By TOM RAUM
WASHINGTON – President-elect Bush greeted the man he will succeed today, saying as he met with President Clinton “I’m here to listen.” The outgoing Democratic chief executive said his only advice to the Republican was “to get a good team and do what you think is right.”
Although Bush had pledged in campaign speeches to restore “honor and dignity” to the White House – a reference to Clinton scandals – the two spoke congenially as they met for the first time since the election.
Bush called his visit with Clinton “a high energy moment.” He was to meet later in the day with his former rival, Vice President Al Gore.
Bush and Clinton were to meet for about 90 minutes in the Oval Office with their respective aides in what has become a White House tradition.
Clinton came out to greet Bush as the Texas governor stepped from his black limousine, one nearly identical to the one used by the president. The two then walked along the colonnade alongside the Rose Garden, then ducked into the Oval Office.
“I’m grateful. And I’m looking forward to the discussion. I’m here to listen, and if the president is kind enough to offer some advice … I will take it in,” Bush told reporters.
Bush has been warning lately of an economic downturn, saying that a softening economy was all the more reason for Congress to embrace his proposal for a $1.3 trillion, 10-year tax cut.
But, asked if he thought he would be inheriting a recession from Clinton, Bush said: “I really don’t have any comments.”
For his part, Clinton cited the traditional definition of a recession – two quarters, or six months in a row, of negative growth.
“I don’t think we’re going to have that,” Clinton said. At the same time, Clinton said that recent robust growth in the economy could not be sustained forever. “We couldn’t keep up 5 percent growth a year, you know, forever.”
He noted that most forecasters believe growth of the economy will stabilize at about 2.5 percent “or better next year. And that’ll keep unemployment low.”
“But I think there will be things to be managed. He’ll have economic challenges and we ought to give him a chance to meet them, not try to figure it all out in advance,” Clinton said.
“I just told him, my only advice to anybody in this is get a good team and do what you think is right,” Clinton said.
Clinton seemed more relaxed than Bush. Clinton sat back in his chair, elbow propped on one arm, his legs crossed and gesturing smoothly with his hands. Bush sat very straight, both feet planted firmly on the floor, his hands in his lap, looking straight ahead rather than at Clinton.
Clinton, in response to another question, said that no decision had yet been made on whether he will make a trip to North Korea in the closing days of his presidency.

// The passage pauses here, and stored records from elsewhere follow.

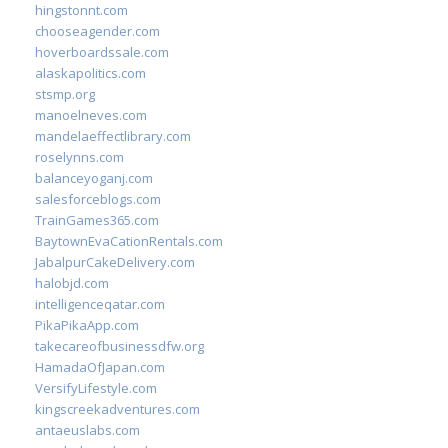
hingstonnt.com
chooseagender.com
hoverboardssale.com
alaskapolitics.com
stsmp.org
manoelneves.com
mandelaeffectlibrary.com
roselynns.com
balanceyoganj.com
salesforceblogs.com
TrainGames365.com
BaytownEvaCationRentals.com
JabalpurCakeDelivery.com
halobjd.com
intelligenceqatar.com
PikaPikaApp.com
takecareofbusinessdfw.org
HamadaOfJapan.com
VersifyLifestyle.com
kingscreekadventures.com
antaeuslabs.com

“This is something that I want to consult with the president-elect and his team about, and we’ll see what the facts are. And I’ll try to do what’s best for the country.”
Clinton said he still sees North Korea’s missile program as the biggest current threat.
“We may have a chance to put an end to it. And if we can, I think we should,” Clinton said.
The two met with staff members present, but were also to have a one-on-one session. During that private meeting, White House chief of staff John Podesta was to meet with incoming chief of staff Andrew Card.
On the menu for their lunch: squash soup, Greek salad, filet mignon steak and upside down apple tart.
Bush’s first visit to Washington since the election has been met by overtures of cooperation and expressions of good will from both parties.
“We can come together to heal whatever wounds may exist, whatever residuals there may be,” Bush said Monday as he stood with Republican and Democratic congressional leaders.
Bush also was meeting with Cabinet prospects during his 2-day visit.
Wisconsin Gov. Tommy Thompson, the front-runner for secretary of Health and Human Services, was meeting today with Bush to discuss the job, advisers said.
Bush had private meetings on Monday with former Sen. Dan Coats, R-Ind., the current front-runner for defense secretary; Paul O’Neill, chairman of aluminum maker Alcoa, a prospect for treasury secretary; and Ann Veneman, former California agriculture director, a candidate for secretary of agriculture.
New Jersey Gov. Christie Whitman also was in town. She has been mentioned for U.S. trade representative or director of the Environmental Protection Agency.
After returning to Austin on Wednesday, Bush was expected to make more announcement about filling jobs in his administration.
Bush also planned Wednesday to huddle with about 20 religious leaders to discuss how religious groups can help the government solve social issues, a theme he focused on during the campaign.
The meeting will include Christian, Muslim and Jewish leaders, about one-third of whom will be black, said Bush transition spokesman Ari Fleischer.
Fleischer said Bush called the meeting because “he views this as the next step to welfare reform.”